Шел голодный 1911 год, опять унесший в деревнях многих детишек, подобрал стариков, подточил силы молодых. В семье Мальцевых никого не тронул, однако отец заметно осунулся за зиму, ссутулился и телом опал. Поугловатей сделался и Терентий.
Все чаше он читал грустные, как горе, четверостишия Ивана Никитина:
Не дозрела моя колосистая рожь,
Крупным градом до корня побитая!
Уж когда же ты, радость, на двор мой взойдешь?

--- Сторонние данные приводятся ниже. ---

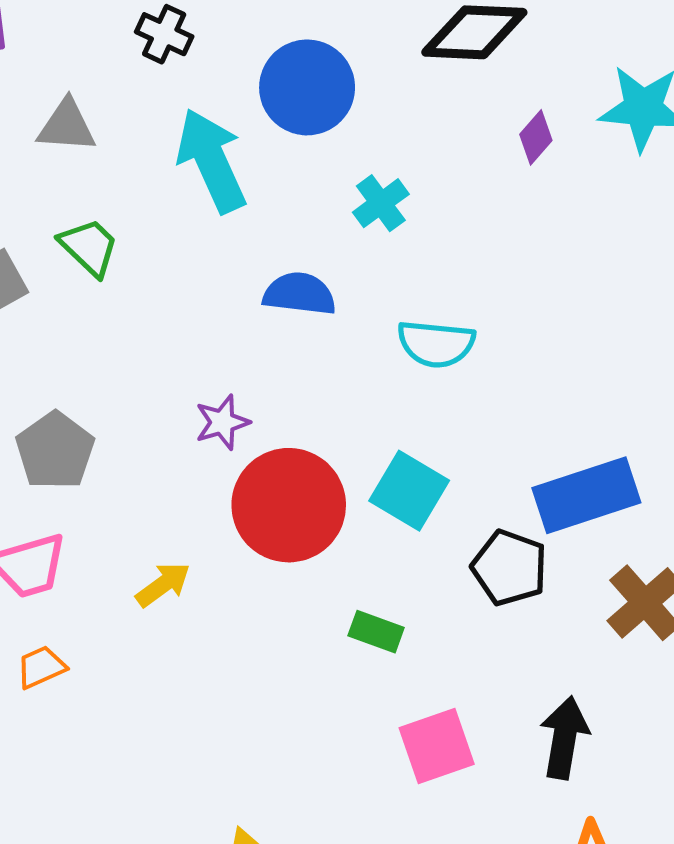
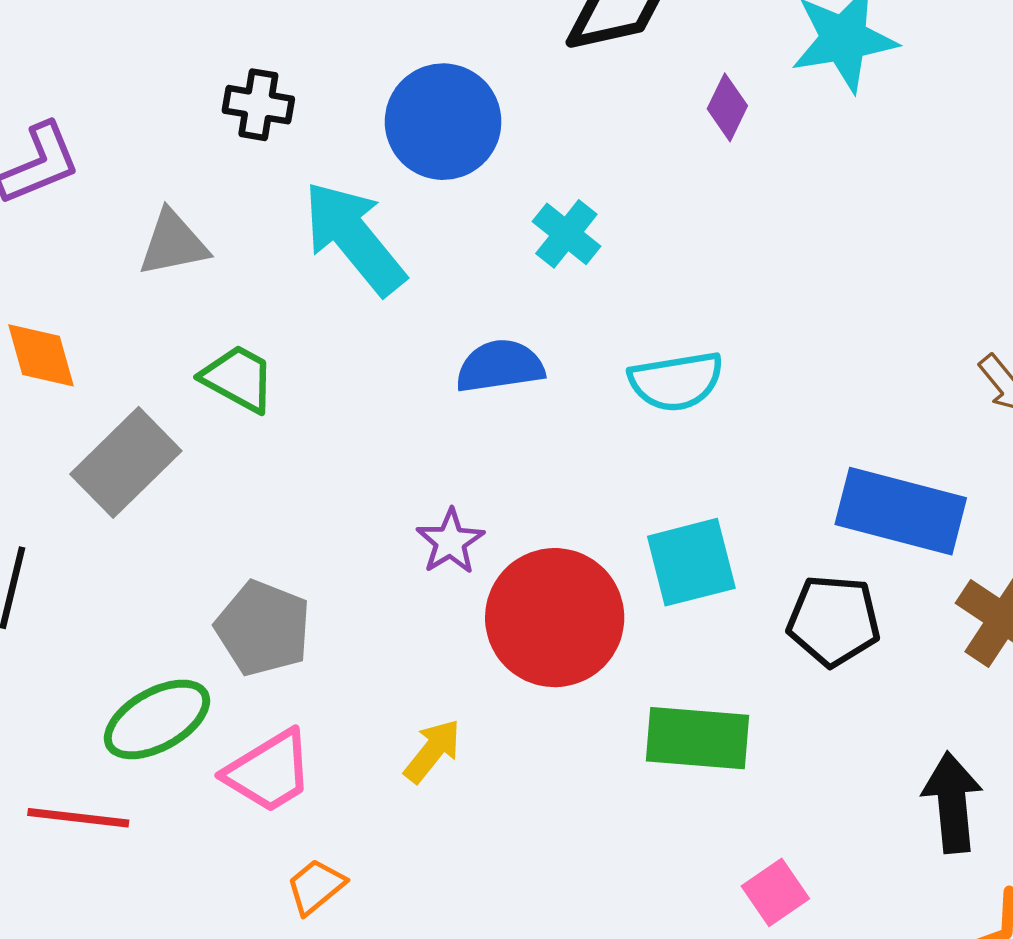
cyan square: (409, 491) -> (691, 562), turned -30
blue rectangle: (586, 495) -> (901, 511), turned 48
green rectangle: (376, 632) -> (697, 738), size x1.6
pink square: (437, 746) -> (775, 892), moved, size x0.7

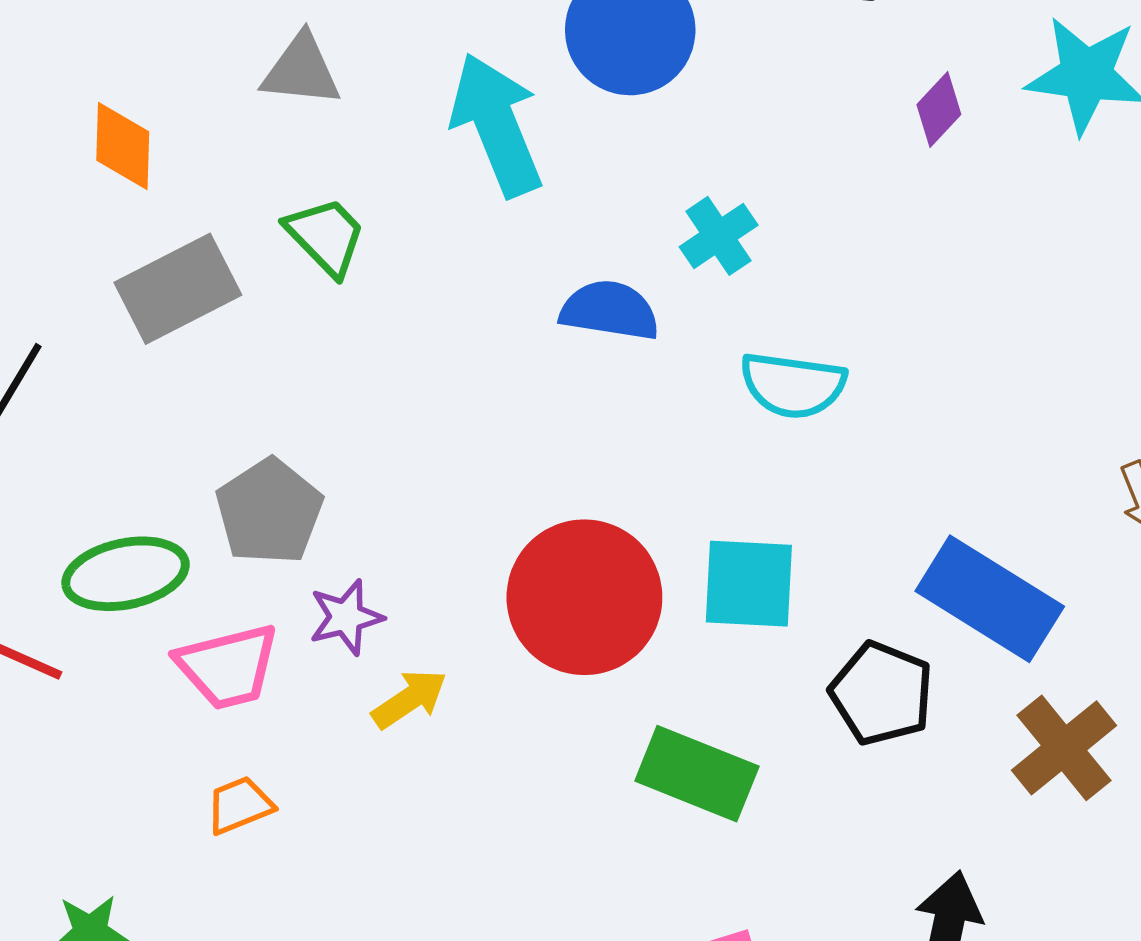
cyan cross: (566, 234) -> (719, 236), moved
purple star: (450, 541) -> (346, 617), moved

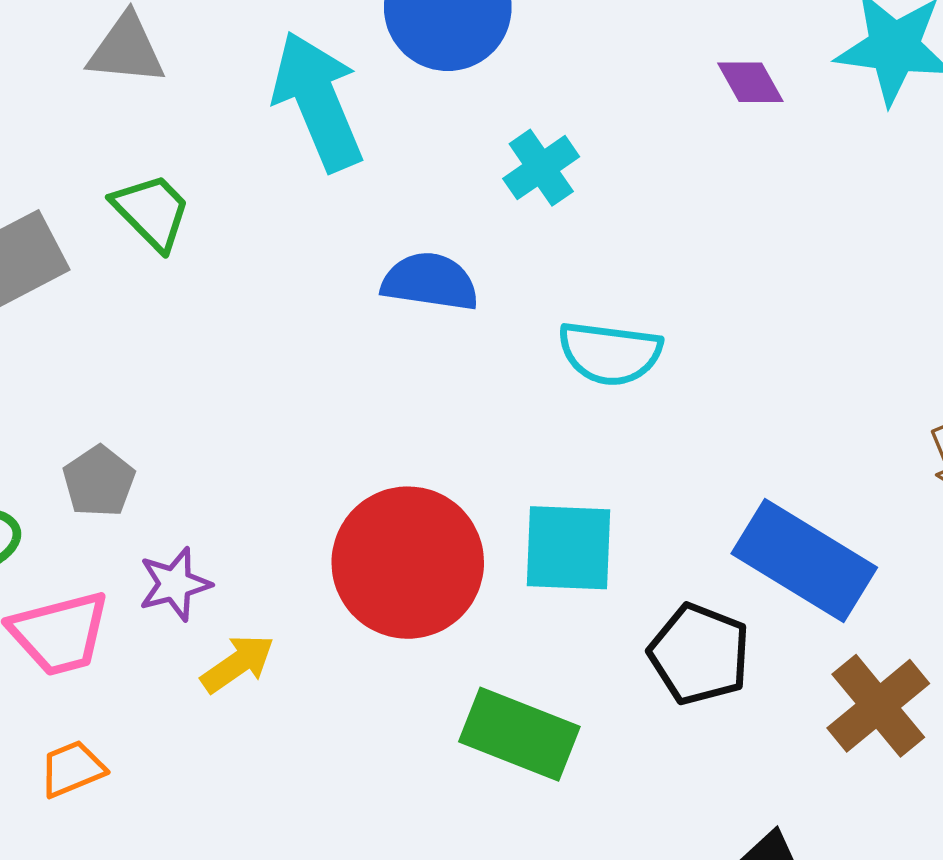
purple diamond: (939, 109) -> (750, 82), turned -72
cyan cross: (719, 236) -> (541, 168), moved
gray pentagon: (269, 512) -> (99, 481), size x0.7

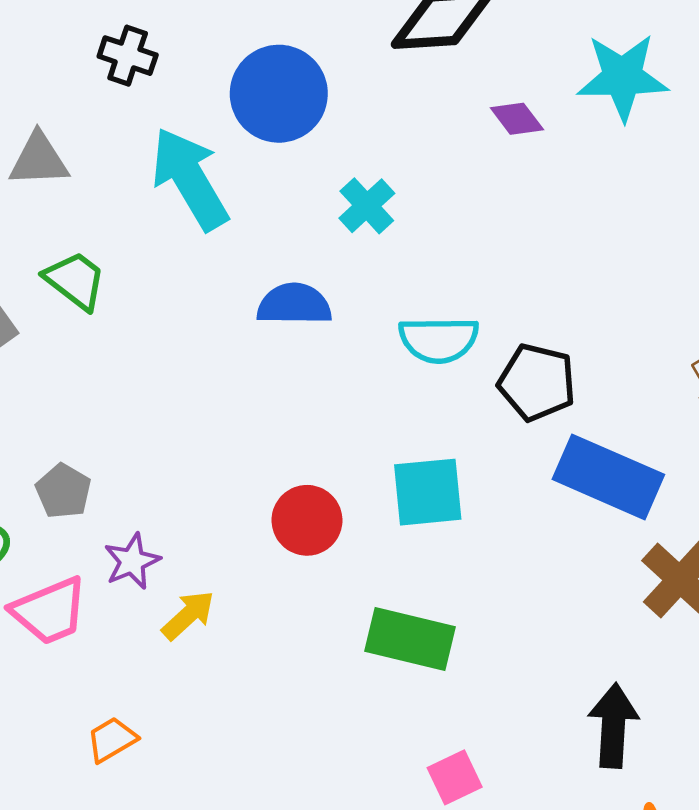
red circle: (408, 563) -> (307, 520), size x0.6
black pentagon: (699, 654) -> (537, 382), moved
orange trapezoid: (72, 769) -> (112, 740), moved

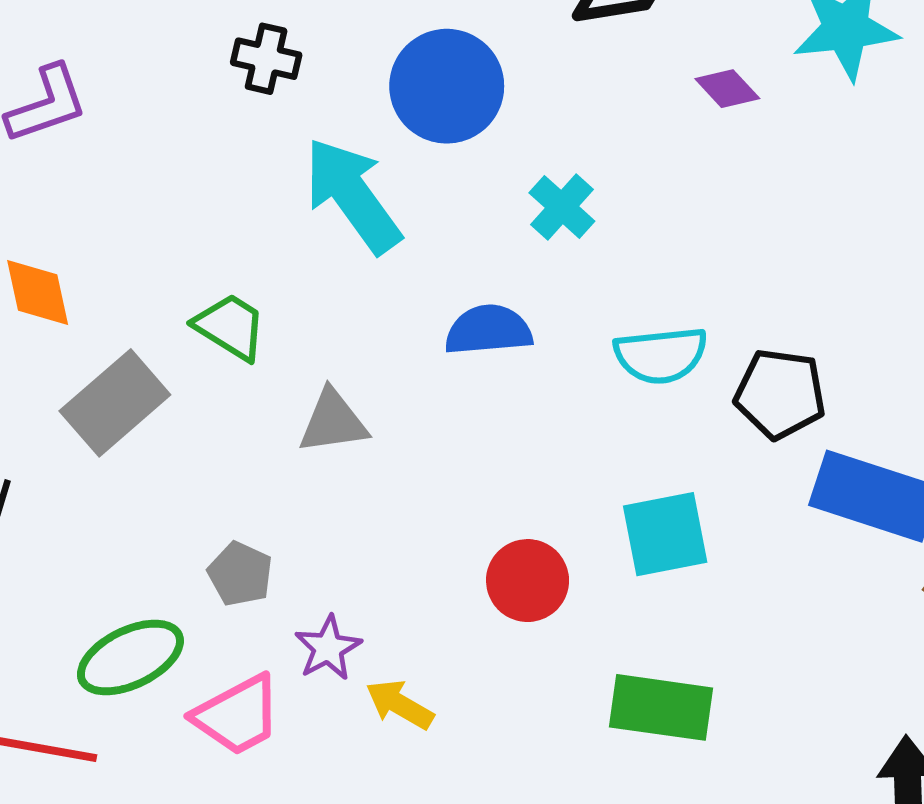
gray triangle: (39, 160) -> (333, 422), moved
yellow arrow: (188, 615) -> (400, 704), turned -102

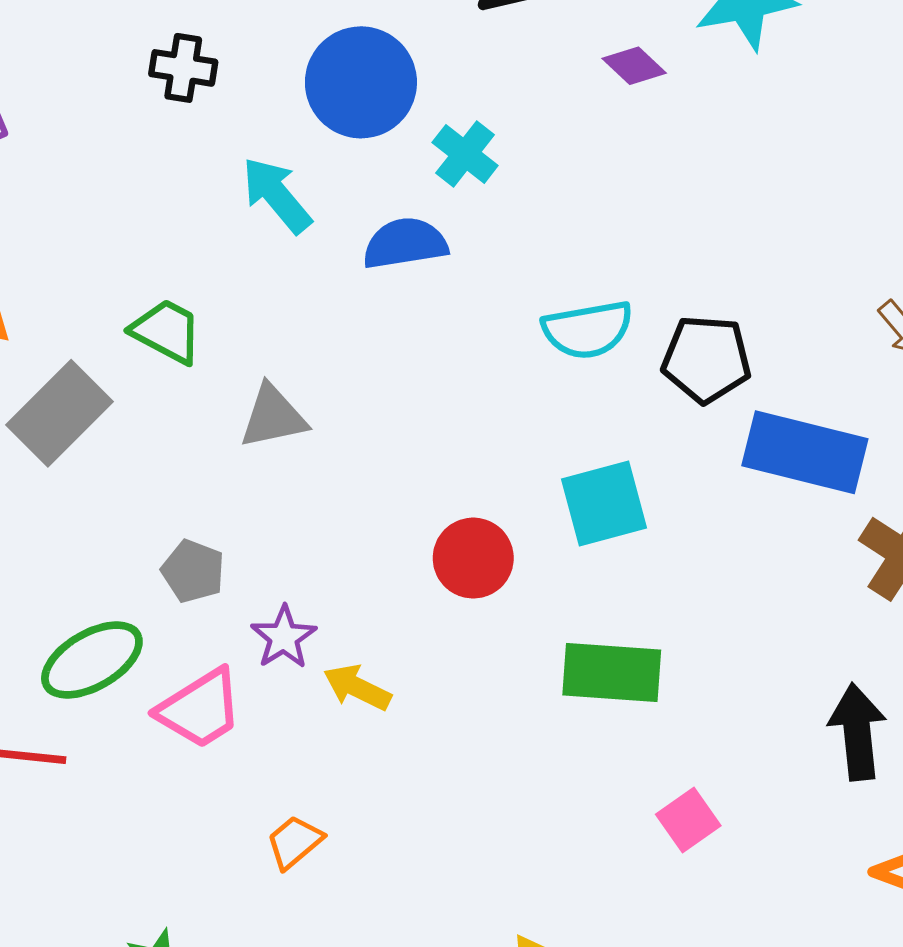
cyan arrow: (353, 195) -> (277, 195), size x0.7
cyan cross: (562, 207) -> (465, 154), moved
blue semicircle: (488, 330) -> (405, 243), moved

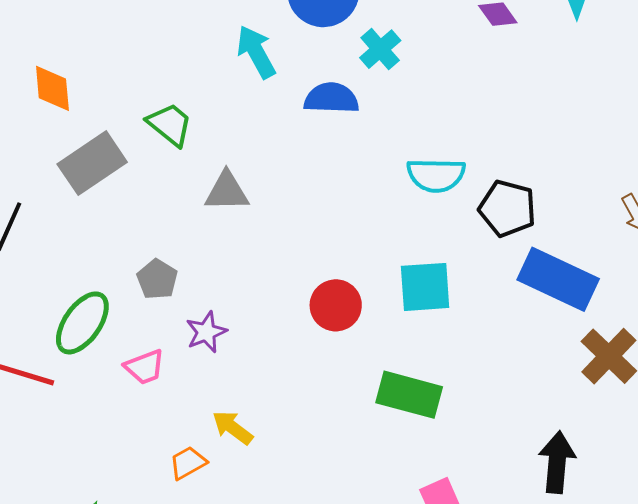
green ellipse: (92, 660) -> (82, 323), turned -36
yellow arrow: (357, 687) -> (233, 428), moved
pink trapezoid: (200, 709) -> (145, 367), size x0.7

Ох, беда ты моя непокрытая!
В тот год вся прогрессивная Россия отмечала пятидесятилетие со дня смерти народного поэта, и "Всеобщий русский календарь", который читал и перечитывал Терентий, посвятил Ивану Никитину, певцу обездоленной судьбы простого человека, несколько страниц. Здесь же была и другая статья, посвященная памяти литературного критика Н. А. Добролюбова, тоже умершего пять десятилетий назад. Терентий прочитал ее, но понял лишь одно - жил на свете хороший, честный и умный человек, который хотел, чтобы людям жилось лучше. Однако и это понять в раннем детстве тоже немало. Добро, посеянное в детской душе, не дает прорасти злу.
Терентий уже знал и таил это в себе как грешное открытие: хлеб растет вовсе не от бога, а от воздуха, от света, от теплоты и влаги. И тем лучше растет, чем догадливее пахарь на время посева. А это уже дело ума человеческого: у ленивого и глупого хуже, у трудолюбивого и смышленого чудеса творятся.
Эти мысли он вычитал в книге, которая называлась "Куль хлеба и его похождения".
Глава вторая
1
Кончалась относительно спокойная полоса российской истории. Уже начали погромыхивать первые раскаты грома, которые, нарастая, потрясут человечество. Начинался новый революционный подъем.
Он зрел по всей России, в крупных ее промышленных центрах, в губернских и уездных городах.
В октябре голодного одиннадцатого года заволновались рабочие Шадринска. Забастовка охватила более двух тысяч человек, участвовавших в прокладке железной дороги Шадринск - Синарская. Именно сюда, на дорогу, выгнал голод многих неимущих и разорившихся мужиков со всех деревень Зауралья. Сюда, на дорогу, которая прокладывалась хоть и в стороне от деревни Мальцево, но и не в дальних далях, а верстах в двенадцати, ездили и те, кто не решился оставить свое хозяйство надолго, однако не мог отказать себе подработать хоть какую деньгу. Возвращались они домой, навидавшись всего и всякого наслушавшись.
Исподволь рушилась ограниченность того мира, пределы которого еще недавно редко кто перешагивал за всю свою жизнь и который представлялся вечным и незыблемым.